Art. 31.§ 1. De bijdrage van de werkgevers wordt bepaald op 0,75 pct. van de brutolonen van de werklieden.
Vanaf 1 juli 1994 wordt de bijdrage van de werkgevers bepaald op 1,52 pct. van de brutolonen van de werklieden.
Vanaf 1 oktober 1995 wordt de bijdrage van de werkgevers bepaald op 1,80 pct. van de brutolonen van de werklieden. § 2. Een buitengewone bijdrage kan door de raad van bestuur van het Fonds worden bepaald, die eveneens de innings- en verdelingsmodaliteiten vaststelt. § 3. Deze buitengewone bijdrage moet het voorwerp uitmaken van een afzonderlijke collectieve arbeidsovereenkomst bekrachtigd bij koninklijk besluit.
Art. 32.§ 1. In toepassing van artikel 7 van de wet van 7 januari 1958 betreffende de Fondsen voor bestaanszekerheid, wordt de inning en de invordering van de bijdragen door de Rijksdienst voor Sociale Zekerheid verzekerd. § 2. Van de aldus door de Rijksdienst voor Sociale Zekerheid aan het Fonds gestorte som, worden vooraf de door de raad van bestuur vastgestelde kosten afgetrokken. § 3. Het saldo wordt verdeeld naar rata van één derde voor de in de artikelen 7, 8, 9, 10, 12, 17 en 22 bedoelde vergoedingen en van twee derden voor de in het artikel 14 bedoelde vergoedingen. HOOFDSTUK VI. - Begroting, rekeningen van het Fonds
Art. 33.Het dienstjaar vangt aan op 1 januari en sluit op 31 december.
Art. 34.Elk jaar, uiterlijk gedurende de maand december, wordt een begroting voor het volgend jaar aan het Paritair Subcomité voor het koetswerk ter goedkeuring voorgelegd.

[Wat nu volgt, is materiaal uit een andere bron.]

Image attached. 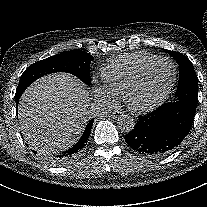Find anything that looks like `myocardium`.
I'll use <instances>...</instances> for the list:
<instances>
[{"label": "myocardium", "instance_id": "myocardium-1", "mask_svg": "<svg viewBox=\"0 0 207 207\" xmlns=\"http://www.w3.org/2000/svg\"><path fill=\"white\" fill-rule=\"evenodd\" d=\"M160 62H169L172 64L173 68H174V73H173V77H172V81H171V84L165 94V98L169 97L174 88H175V85H176V82H177V78H178V69H177V65L175 63L174 60H172L171 58H168V57H159L151 62H149L138 74V76L130 83V85L127 87L125 93H124V96H123V99H124V102L126 104V106L129 108V110H131L132 112H135V113H140L142 112L143 108H140L136 105H134L132 102H131V96L135 93V91L137 89H139L144 81H145V78H146V75L147 73L149 72V70L151 68H153L156 64L160 63Z\"/></svg>", "mask_w": 207, "mask_h": 207}]
</instances>
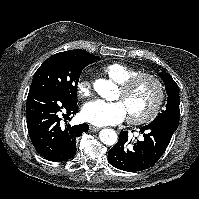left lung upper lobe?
Segmentation results:
<instances>
[{
    "label": "left lung upper lobe",
    "mask_w": 199,
    "mask_h": 199,
    "mask_svg": "<svg viewBox=\"0 0 199 199\" xmlns=\"http://www.w3.org/2000/svg\"><path fill=\"white\" fill-rule=\"evenodd\" d=\"M160 78L164 82L168 98L165 110L159 113L153 121H166L179 125V87L169 74L161 73Z\"/></svg>",
    "instance_id": "obj_1"
}]
</instances>
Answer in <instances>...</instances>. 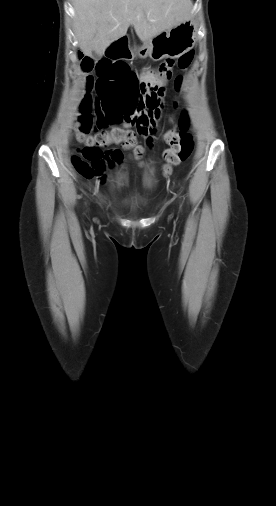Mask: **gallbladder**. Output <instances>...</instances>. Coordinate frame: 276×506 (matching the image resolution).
Segmentation results:
<instances>
[{
    "label": "gallbladder",
    "mask_w": 276,
    "mask_h": 506,
    "mask_svg": "<svg viewBox=\"0 0 276 506\" xmlns=\"http://www.w3.org/2000/svg\"><path fill=\"white\" fill-rule=\"evenodd\" d=\"M95 57H99V55H97L96 53H94Z\"/></svg>",
    "instance_id": "1"
}]
</instances>
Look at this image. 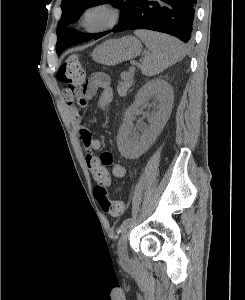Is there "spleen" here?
Instances as JSON below:
<instances>
[{
	"label": "spleen",
	"mask_w": 245,
	"mask_h": 300,
	"mask_svg": "<svg viewBox=\"0 0 245 300\" xmlns=\"http://www.w3.org/2000/svg\"><path fill=\"white\" fill-rule=\"evenodd\" d=\"M151 54L142 62L141 71L146 76H154L180 61L186 55L184 45L176 38L147 30L135 31Z\"/></svg>",
	"instance_id": "spleen-1"
}]
</instances>
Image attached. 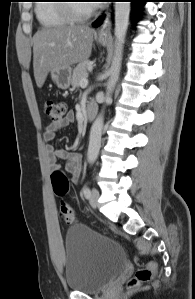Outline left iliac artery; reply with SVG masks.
Here are the masks:
<instances>
[{"label":"left iliac artery","instance_id":"left-iliac-artery-1","mask_svg":"<svg viewBox=\"0 0 195 299\" xmlns=\"http://www.w3.org/2000/svg\"><path fill=\"white\" fill-rule=\"evenodd\" d=\"M83 193H84L85 198H87V199L90 198L91 191H90V189L88 187H86L84 189Z\"/></svg>","mask_w":195,"mask_h":299}]
</instances>
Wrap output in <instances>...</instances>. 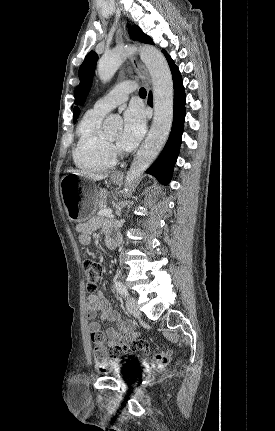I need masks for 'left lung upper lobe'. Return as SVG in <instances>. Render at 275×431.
I'll use <instances>...</instances> for the list:
<instances>
[{
  "label": "left lung upper lobe",
  "mask_w": 275,
  "mask_h": 431,
  "mask_svg": "<svg viewBox=\"0 0 275 431\" xmlns=\"http://www.w3.org/2000/svg\"><path fill=\"white\" fill-rule=\"evenodd\" d=\"M129 33L140 42L153 44L149 36L145 35L138 26L129 27ZM98 60V55L91 51L89 52L79 68L80 84L76 87L74 97L76 104H83L86 96L91 88L92 79Z\"/></svg>",
  "instance_id": "left-lung-upper-lobe-1"
}]
</instances>
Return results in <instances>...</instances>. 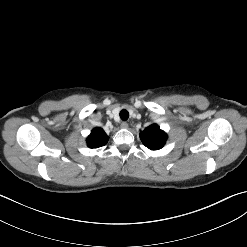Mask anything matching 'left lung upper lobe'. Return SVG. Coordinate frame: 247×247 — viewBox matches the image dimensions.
Masks as SVG:
<instances>
[{"label": "left lung upper lobe", "mask_w": 247, "mask_h": 247, "mask_svg": "<svg viewBox=\"0 0 247 247\" xmlns=\"http://www.w3.org/2000/svg\"><path fill=\"white\" fill-rule=\"evenodd\" d=\"M140 138L150 150H159L165 145L167 135L158 125L152 124L140 133Z\"/></svg>", "instance_id": "left-lung-upper-lobe-1"}]
</instances>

Art. 35.De rekeningen van het afgelopen jaar worden op 31 december afgesloten.
De raad van bestuur evenals de door het Paritair Subcomité voor het koetswerk aangeduide revisor of accountant maken jaarlijks elk een schriftelijk verslag op betreffende de uitvoering van hun opdracht gedurende het afgelopen jaar. De balans, samen met de hierboven bedoelde schriftelijke jaarverslagen, moeten uiterlijk gedurende de maand juni aan het Paritair Subcomité voor het koetswerk worden voorgelegd. HOOFDSTUK VII. - Ontbinding, vereffening van het Fonds
Art. 36.Het Fonds kan slechts bij eenparige belissing van het Paritair Subcomité voor het koetswerk worden ontbonden. Dit laatste dient tegelijkertijd de vereffenaars te benoemen, hun bevoegdheden en hun bezoldiging vast te stellen en de bestemming van de activa van het Fonds te bepalen.
Gezien om te worden gevoegd bij het koninklijk besluit van 24 juni 2000.